### Required work:
In the listing below, locate the line with "Sobald Sie sich das Video ansehen, werden" and the line with "BPOオペレーション業務", then output both and everything between them exactly, minus any pictures.

### Extracted material:
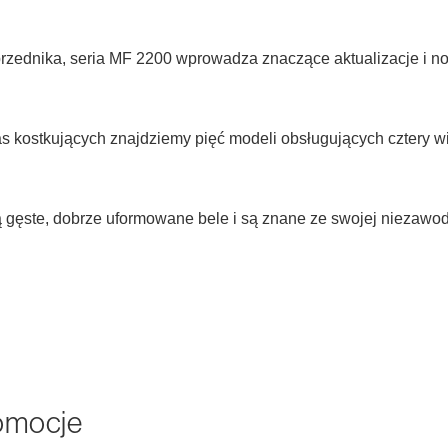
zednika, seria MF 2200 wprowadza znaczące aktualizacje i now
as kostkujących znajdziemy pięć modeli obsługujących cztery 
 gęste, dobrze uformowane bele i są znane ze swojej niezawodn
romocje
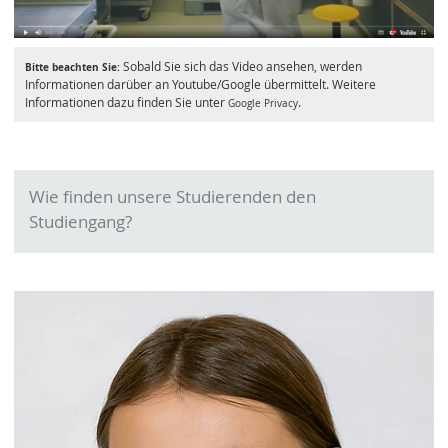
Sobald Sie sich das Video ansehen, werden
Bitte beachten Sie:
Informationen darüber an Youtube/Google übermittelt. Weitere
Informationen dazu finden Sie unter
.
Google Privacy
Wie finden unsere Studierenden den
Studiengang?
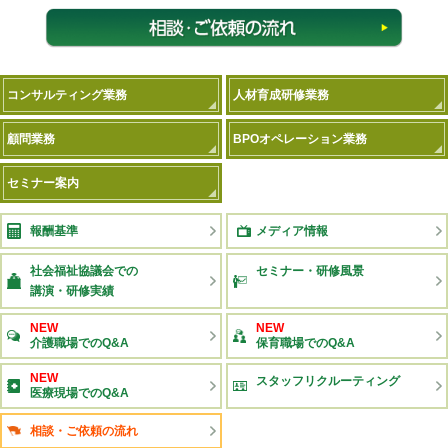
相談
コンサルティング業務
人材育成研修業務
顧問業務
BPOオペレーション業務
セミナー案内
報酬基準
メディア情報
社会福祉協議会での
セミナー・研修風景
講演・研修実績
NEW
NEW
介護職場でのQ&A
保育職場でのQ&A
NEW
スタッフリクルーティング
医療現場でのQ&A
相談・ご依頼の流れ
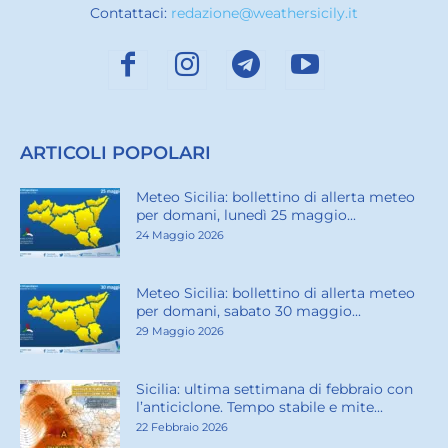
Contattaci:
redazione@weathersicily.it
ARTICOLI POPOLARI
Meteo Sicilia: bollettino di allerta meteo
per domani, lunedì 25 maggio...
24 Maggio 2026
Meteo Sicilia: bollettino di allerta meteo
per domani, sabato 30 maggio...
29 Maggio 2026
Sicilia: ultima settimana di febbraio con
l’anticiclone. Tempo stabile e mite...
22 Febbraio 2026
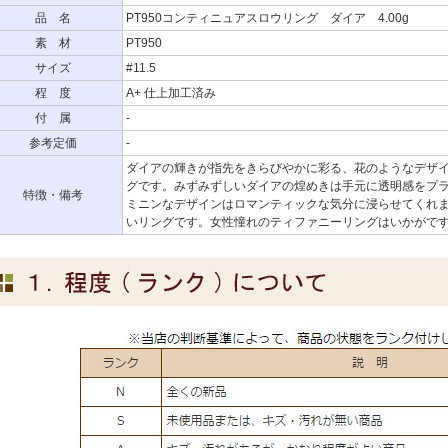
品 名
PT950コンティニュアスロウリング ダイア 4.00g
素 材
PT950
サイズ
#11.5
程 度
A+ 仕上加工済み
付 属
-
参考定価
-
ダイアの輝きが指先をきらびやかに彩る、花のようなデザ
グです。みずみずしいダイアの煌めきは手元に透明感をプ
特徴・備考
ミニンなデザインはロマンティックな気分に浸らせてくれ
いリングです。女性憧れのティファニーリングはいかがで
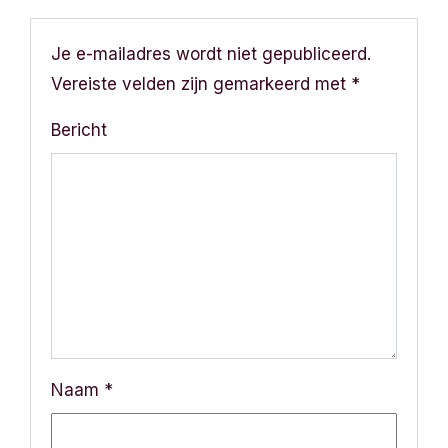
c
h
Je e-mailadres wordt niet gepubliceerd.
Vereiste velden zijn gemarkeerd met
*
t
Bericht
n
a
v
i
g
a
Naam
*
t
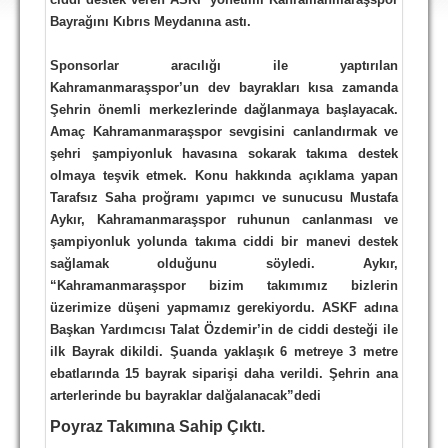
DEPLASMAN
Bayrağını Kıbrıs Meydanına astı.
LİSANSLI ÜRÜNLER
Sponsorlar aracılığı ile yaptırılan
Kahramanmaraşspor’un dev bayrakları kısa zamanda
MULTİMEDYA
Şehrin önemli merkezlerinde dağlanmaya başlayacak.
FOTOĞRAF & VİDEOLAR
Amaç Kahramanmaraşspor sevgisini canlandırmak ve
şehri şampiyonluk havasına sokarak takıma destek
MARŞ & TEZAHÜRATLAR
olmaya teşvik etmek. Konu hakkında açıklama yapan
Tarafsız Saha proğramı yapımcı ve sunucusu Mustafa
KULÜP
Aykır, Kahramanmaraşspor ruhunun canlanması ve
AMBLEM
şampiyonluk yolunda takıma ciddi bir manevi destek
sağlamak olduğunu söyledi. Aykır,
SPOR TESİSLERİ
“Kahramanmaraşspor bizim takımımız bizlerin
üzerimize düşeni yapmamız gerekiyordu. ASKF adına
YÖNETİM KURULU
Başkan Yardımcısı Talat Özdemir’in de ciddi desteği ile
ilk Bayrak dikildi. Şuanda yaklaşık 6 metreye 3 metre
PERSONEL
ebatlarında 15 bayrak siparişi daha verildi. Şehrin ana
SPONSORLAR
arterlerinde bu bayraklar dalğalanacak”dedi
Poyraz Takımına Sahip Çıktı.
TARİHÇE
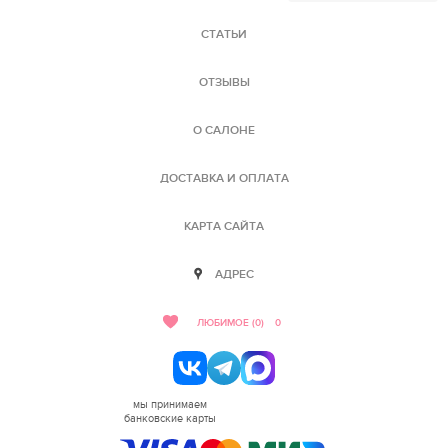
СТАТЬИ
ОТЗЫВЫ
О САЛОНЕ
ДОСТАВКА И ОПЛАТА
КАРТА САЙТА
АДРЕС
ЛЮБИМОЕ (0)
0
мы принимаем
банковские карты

---

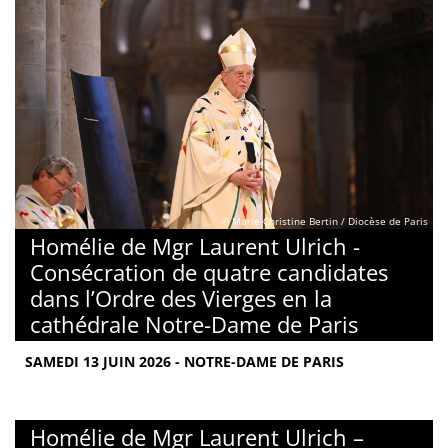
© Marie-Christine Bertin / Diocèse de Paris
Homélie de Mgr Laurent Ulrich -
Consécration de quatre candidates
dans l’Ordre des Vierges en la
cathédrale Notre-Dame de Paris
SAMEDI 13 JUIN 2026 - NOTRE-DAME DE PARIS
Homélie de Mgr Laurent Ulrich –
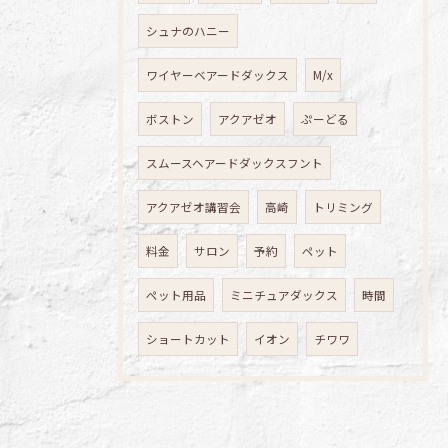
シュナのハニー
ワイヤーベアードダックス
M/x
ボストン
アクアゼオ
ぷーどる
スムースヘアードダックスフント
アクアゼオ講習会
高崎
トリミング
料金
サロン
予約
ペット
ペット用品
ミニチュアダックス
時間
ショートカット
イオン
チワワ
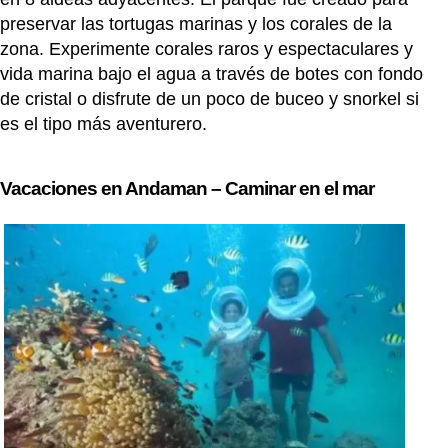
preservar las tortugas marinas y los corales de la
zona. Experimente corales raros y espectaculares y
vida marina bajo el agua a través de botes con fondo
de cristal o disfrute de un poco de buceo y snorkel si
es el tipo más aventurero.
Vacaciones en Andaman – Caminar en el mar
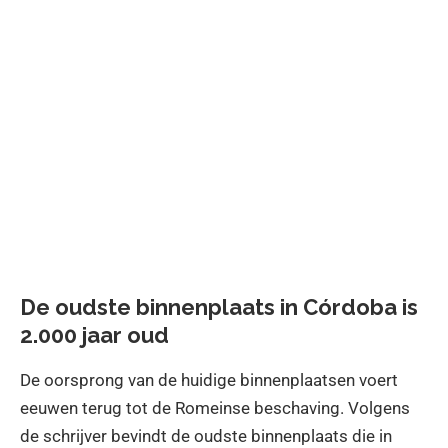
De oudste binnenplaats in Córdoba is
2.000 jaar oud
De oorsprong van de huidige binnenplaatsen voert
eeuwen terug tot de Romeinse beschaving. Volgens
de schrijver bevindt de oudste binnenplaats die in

--

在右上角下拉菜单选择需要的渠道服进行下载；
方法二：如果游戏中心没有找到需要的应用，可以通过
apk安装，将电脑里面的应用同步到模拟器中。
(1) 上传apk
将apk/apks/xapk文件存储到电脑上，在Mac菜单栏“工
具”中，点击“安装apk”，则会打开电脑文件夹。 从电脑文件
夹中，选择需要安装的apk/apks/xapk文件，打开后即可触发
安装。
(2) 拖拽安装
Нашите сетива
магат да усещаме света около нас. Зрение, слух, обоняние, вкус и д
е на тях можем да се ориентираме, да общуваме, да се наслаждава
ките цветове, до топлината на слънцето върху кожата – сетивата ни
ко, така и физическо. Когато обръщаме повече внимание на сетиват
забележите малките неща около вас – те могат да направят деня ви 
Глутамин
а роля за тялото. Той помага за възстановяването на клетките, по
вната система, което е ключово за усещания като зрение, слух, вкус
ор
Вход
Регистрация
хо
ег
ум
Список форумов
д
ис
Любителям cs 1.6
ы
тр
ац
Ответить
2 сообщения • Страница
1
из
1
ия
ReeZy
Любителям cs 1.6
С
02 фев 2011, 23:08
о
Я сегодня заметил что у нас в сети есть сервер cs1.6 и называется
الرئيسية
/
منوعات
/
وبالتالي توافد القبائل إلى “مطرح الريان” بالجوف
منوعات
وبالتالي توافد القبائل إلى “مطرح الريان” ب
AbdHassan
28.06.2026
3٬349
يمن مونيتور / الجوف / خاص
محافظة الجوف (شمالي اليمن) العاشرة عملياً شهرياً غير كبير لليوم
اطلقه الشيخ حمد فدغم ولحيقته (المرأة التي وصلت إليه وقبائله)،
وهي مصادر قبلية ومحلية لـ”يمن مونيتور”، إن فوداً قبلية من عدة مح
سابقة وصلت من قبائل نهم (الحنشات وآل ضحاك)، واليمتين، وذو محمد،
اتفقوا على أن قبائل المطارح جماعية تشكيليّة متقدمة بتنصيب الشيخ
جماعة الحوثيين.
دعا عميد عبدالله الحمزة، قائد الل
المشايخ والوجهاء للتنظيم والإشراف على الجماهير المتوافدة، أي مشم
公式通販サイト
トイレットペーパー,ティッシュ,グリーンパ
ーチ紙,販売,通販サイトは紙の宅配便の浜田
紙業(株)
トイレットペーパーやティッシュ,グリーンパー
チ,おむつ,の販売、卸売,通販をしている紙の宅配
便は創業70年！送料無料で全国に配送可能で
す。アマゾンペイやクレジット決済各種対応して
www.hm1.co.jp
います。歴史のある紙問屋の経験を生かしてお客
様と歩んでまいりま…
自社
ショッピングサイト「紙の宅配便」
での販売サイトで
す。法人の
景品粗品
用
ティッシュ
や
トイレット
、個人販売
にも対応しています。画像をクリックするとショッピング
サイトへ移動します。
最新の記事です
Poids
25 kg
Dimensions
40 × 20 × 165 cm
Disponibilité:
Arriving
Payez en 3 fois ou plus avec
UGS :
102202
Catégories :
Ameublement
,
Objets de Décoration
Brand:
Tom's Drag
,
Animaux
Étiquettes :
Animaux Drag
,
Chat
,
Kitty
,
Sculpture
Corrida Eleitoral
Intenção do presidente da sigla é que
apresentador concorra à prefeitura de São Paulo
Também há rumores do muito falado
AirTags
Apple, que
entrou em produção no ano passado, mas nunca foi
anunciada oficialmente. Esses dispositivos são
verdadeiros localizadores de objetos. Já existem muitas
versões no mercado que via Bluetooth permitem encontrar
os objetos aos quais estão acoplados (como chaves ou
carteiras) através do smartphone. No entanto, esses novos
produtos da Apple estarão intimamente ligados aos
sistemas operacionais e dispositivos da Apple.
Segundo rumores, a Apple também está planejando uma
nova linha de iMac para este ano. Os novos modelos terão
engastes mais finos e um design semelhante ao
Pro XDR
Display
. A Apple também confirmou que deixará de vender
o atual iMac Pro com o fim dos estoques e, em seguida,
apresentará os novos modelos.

### Solution to this problem:
Sobald Sie sich das Video ansehen, werden
Bitte beachten Sie:
Informationen darüber an Youtube/Google übermittelt. Weitere
Informationen dazu finden Sie unter
.
Google Privacy
Wie finden unsere Studierenden den
Studiengang?
相談
コンサルティング業務
人材育成研修業務
顧問業務
BPOオペレーション業務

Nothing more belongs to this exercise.